Fashion

At Paris fashion week brands promise new sustainability initiatives, but is it enough?


At Paris fashion week brands promise new sustainability initiatives, but is it enough?

It could easily have been labeled the greenest week in fashion. It began
with the Eco-Age Green Carpet Awards in Milan on Monday, the global climate
protests that ensued on Tuesday and Wednesday, an announcement by Kering to
be carbon neutral following Gucci’s promise to offset its catwalk show
carbon footprint, to LVMH holding a press conference to tell the world they
prefer “acts to pacts” and are committed to finding renewable energy
sources, reduce emissions, and perhaps most tellingly, finding solutions
that won’t hamper its economic growth.

The message that dawned on the world this week is that the fashion industry
can never be reduced to have a zero environmental impact. Complicated
supply chains, the majority of which are separate entities in different
countries and continents who adhere to local laws and regulations, can
never be 100 percent impact free.

It is impossible for fashion to have a zero impact

The demonstrations we saw this week from Brussels to San Francisco to the
Pacific Islands, saw 185 countries participate to demand global action to
cut greenhouse emissions and stabilize the climate. But rarely do
protestors march outside the very companies in the supply chain funnel that
leave the largest footprint, like dye houses, or warehouses storing ten of
thousands of units of unsold stock. Of course parent companies bare the
ultimately responsibility, but brands and retailers will address problem
areas if consumers call them out and highlight the best practises they are
preaching are not so green.

The good thing is that fashion conglomerates continue to be scrutinized but
radical transparency is yet to unfold across the sector and for many it
remains business as usual with ramped up marketing efforts to align with
the global sustainability conversation. Steps towards winning back consumer
trust as they increasingly research a brand’s background information before
buying, is a step in the right direction.

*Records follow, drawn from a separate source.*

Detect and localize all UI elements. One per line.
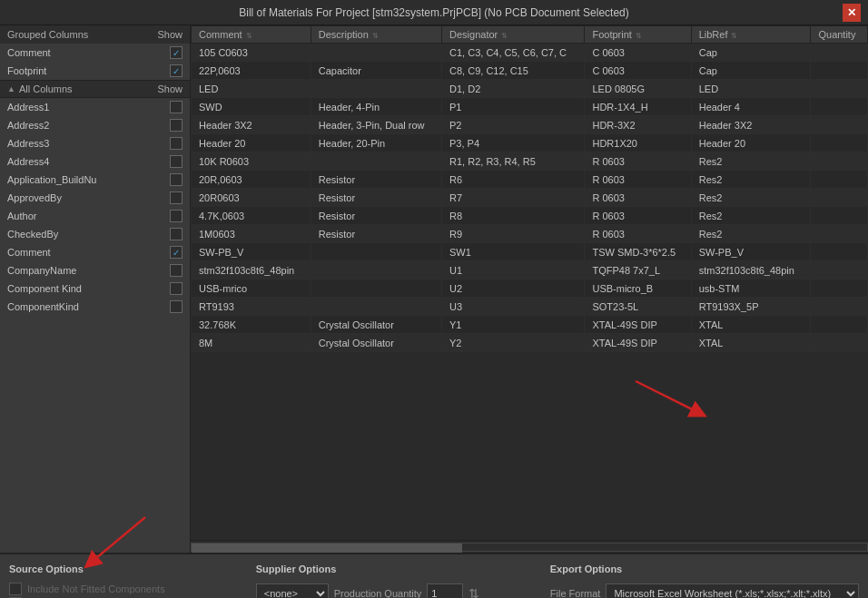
cell-libref: XTAL: [691, 334, 811, 352]
table-column-header[interactable]: Footprint⇅: [585, 26, 691, 44]
cell-comment: 20R,0603: [192, 171, 311, 189]
cell-description: Crystal Oscillator: [311, 334, 441, 352]
cell-comment: SWD: [192, 98, 311, 116]
cell-libref: XTAL: [691, 316, 811, 334]
supplier-options-section: Supplier Options <none> Production Quant…: [256, 564, 541, 598]
all-column-item[interactable]: CompanyName: [0, 261, 190, 279]
file-format-select[interactable]: Microsoft Excel Worksheet (*.xls;*.xlsx;…: [606, 583, 859, 598]
cell-comment: 8M: [192, 334, 311, 352]
all-column-item[interactable]: Address3: [0, 134, 190, 152]
grouped-column-item[interactable]: Comment: [0, 44, 190, 62]
table-row[interactable]: USB-mricoU2USB-micro_Busb-STM: [192, 279, 868, 298]
all-column-item-checkbox[interactable]: [170, 246, 182, 259]
table-column-header[interactable]: Comment⇅: [192, 26, 311, 44]
table-row[interactable]: Header 20Header, 20-PinP3, P4HDR1X20Head…: [192, 134, 868, 152]
all-column-item[interactable]: ComponentKind: [0, 298, 190, 316]
all-column-item[interactable]: CheckedBy: [0, 225, 190, 243]
cell-description: Resistor: [311, 171, 441, 189]
grouped-columns-show-label: Show: [157, 29, 182, 40]
all-column-item[interactable]: ApprovedBy: [0, 189, 190, 207]
grouped-item-checkbox[interactable]: [170, 46, 182, 59]
cell-designator: C1, C3, C4, C5, C6, C7, C: [442, 44, 585, 62]
all-column-item-checkbox[interactable]: [170, 210, 182, 222]
all-column-item-checkbox[interactable]: [170, 173, 182, 186]
all-column-item-checkbox[interactable]: [170, 137, 182, 150]
grouped-item-checkbox[interactable]: [170, 64, 182, 77]
table-row[interactable]: SW-PB_VSW1TSW SMD-3*6*2.5SW-PB_V: [192, 243, 868, 261]
supplier-select[interactable]: <none>: [256, 583, 329, 598]
table-row[interactable]: 8MCrystal OscillatorY2XTAL-49S DIPXTAL: [192, 334, 868, 352]
table-column-header[interactable]: Description⇅: [311, 26, 441, 44]
title-bar: Bill of Materials For Project [stm32syst…: [0, 0, 868, 25]
table-row[interactable]: 20R0603ResistorR7R 0603Res2: [192, 189, 868, 207]
table-row[interactable]: LEDD1, D2LED 0805GLED: [192, 80, 868, 98]
cell-libref: Header 4: [691, 98, 811, 116]
all-column-item-checkbox[interactable]: [170, 300, 182, 313]
cell-designator: R9: [442, 225, 585, 243]
cell-libref: Header 20: [691, 134, 811, 152]
table-column-header[interactable]: LibRef⇅: [691, 26, 811, 44]
table-column-header[interactable]: Quantity: [811, 26, 868, 44]
cell-designator: P2: [442, 116, 585, 134]
cell-quantity: [811, 171, 868, 189]
cell-footprint: R 0603: [585, 225, 691, 243]
horizontal-scrollbar[interactable]: [191, 540, 868, 553]
all-column-item-checkbox[interactable]: [170, 191, 182, 204]
all-column-item-checkbox[interactable]: [170, 119, 182, 132]
cell-description: Header, 20-Pin: [311, 134, 441, 152]
all-column-item[interactable]: Comment: [0, 243, 190, 261]
table-row[interactable]: 32.768KCrystal OscillatorY1XTAL-49S DIPX…: [192, 316, 868, 334]
table-row[interactable]: stm32f103c8t6_48pinU1TQFP48 7x7_Lstm32f1…: [192, 261, 868, 279]
table-row[interactable]: 4.7K,0603ResistorR8R 0603Res2: [192, 207, 868, 225]
all-column-item-name: Address4: [7, 156, 166, 167]
all-column-item-checkbox[interactable]: [170, 264, 182, 277]
all-column-item-name: Address3: [7, 138, 166, 149]
grouped-column-item[interactable]: Footprint: [0, 62, 190, 80]
bom-table-container[interactable]: Comment⇅Description⇅Designator⇅Footprint…: [191, 25, 868, 540]
all-column-item[interactable]: Application_BuildNu: [0, 171, 190, 189]
cell-designator: Y2: [442, 334, 585, 352]
all-column-item-checkbox[interactable]: [170, 155, 182, 168]
cell-designator: R1, R2, R3, R4, R5: [442, 152, 585, 171]
cell-comment: Header 20: [192, 134, 311, 152]
all-column-item[interactable]: Address4: [0, 152, 190, 171]
cell-description: [311, 298, 441, 316]
cell-libref: RT9193X_5P: [691, 298, 811, 316]
all-column-item-name: Component Kind: [7, 283, 166, 294]
grouped-item-name: Footprint: [7, 65, 166, 76]
cell-description: [311, 243, 441, 261]
table-row[interactable]: 105 C0603C1, C3, C4, C5, C6, C7, CC 0603…: [192, 44, 868, 62]
supplier-row: <none> Production Quantity ⇅: [256, 583, 541, 598]
table-row[interactable]: 1M0603ResistorR9R 0603Res2: [192, 225, 868, 243]
all-column-item-checkbox[interactable]: [170, 101, 182, 113]
cell-quantity: [811, 207, 868, 225]
cell-description: Header, 3-Pin, Dual row: [311, 116, 441, 134]
all-column-item-name: CheckedBy: [7, 229, 166, 240]
table-column-header[interactable]: Designator⇅: [442, 26, 585, 44]
all-column-item[interactable]: Address2: [0, 116, 190, 134]
grouped-columns-title: Grouped Columns: [7, 29, 88, 40]
all-column-item-name: ApprovedBy: [7, 192, 166, 203]
cell-quantity: [811, 279, 868, 298]
table-row[interactable]: 20R,0603ResistorR6R 0603Res2: [192, 171, 868, 189]
all-column-item-checkbox[interactable]: [170, 228, 182, 240]
source-options-section: Source Options Include Not Fitted Compon…: [9, 564, 247, 598]
cell-libref: Res2: [691, 207, 811, 225]
all-column-item[interactable]: Author: [0, 207, 190, 225]
close-button[interactable]: ✕: [843, 4, 861, 22]
table-row[interactable]: SWDHeader, 4-PinP1HDR-1X4_HHeader 4: [192, 98, 868, 116]
table-row[interactable]: 10K R0603R1, R2, R3, R4, R5R 0603Res2: [192, 152, 868, 171]
cell-libref: usb-STM: [691, 279, 811, 298]
table-row[interactable]: 22P,0603CapacitorC8, C9, C12, C15C 0603C…: [192, 62, 868, 80]
cell-footprint: HDR-3X2: [585, 116, 691, 134]
production-qty-input[interactable]: [427, 583, 463, 598]
table-row[interactable]: RT9193U3SOT23-5LRT9193X_5P: [192, 298, 868, 316]
cell-libref: stm32f103c8t6_48pin: [691, 261, 811, 279]
grouped-columns-section: Grouped Columns Show Comment Footprint: [0, 25, 190, 81]
cell-footprint: R 0603: [585, 207, 691, 225]
table-row[interactable]: Header 3X2Header, 3-Pin, Dual rowP2HDR-3…: [192, 116, 868, 134]
cell-libref: Res2: [691, 225, 811, 243]
all-column-item[interactable]: Address1: [0, 98, 190, 116]
all-column-item[interactable]: Component Kind: [0, 279, 190, 298]
all-column-item-checkbox[interactable]: [170, 282, 182, 295]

But it takes a lot more for a brand to make a viable difference to climate
change than listing the factory its goods are made in and country of origin
on its sku’s, without tackling the harder question if its products are made
with fair labour practices, sustainable sourcing of fabrics and trims and
the environmental footprint it leaves.

The most powerful sustainability voice is that of the shopper’s wallet.
Where you choose to spend and not spend will have the biggest impact of all.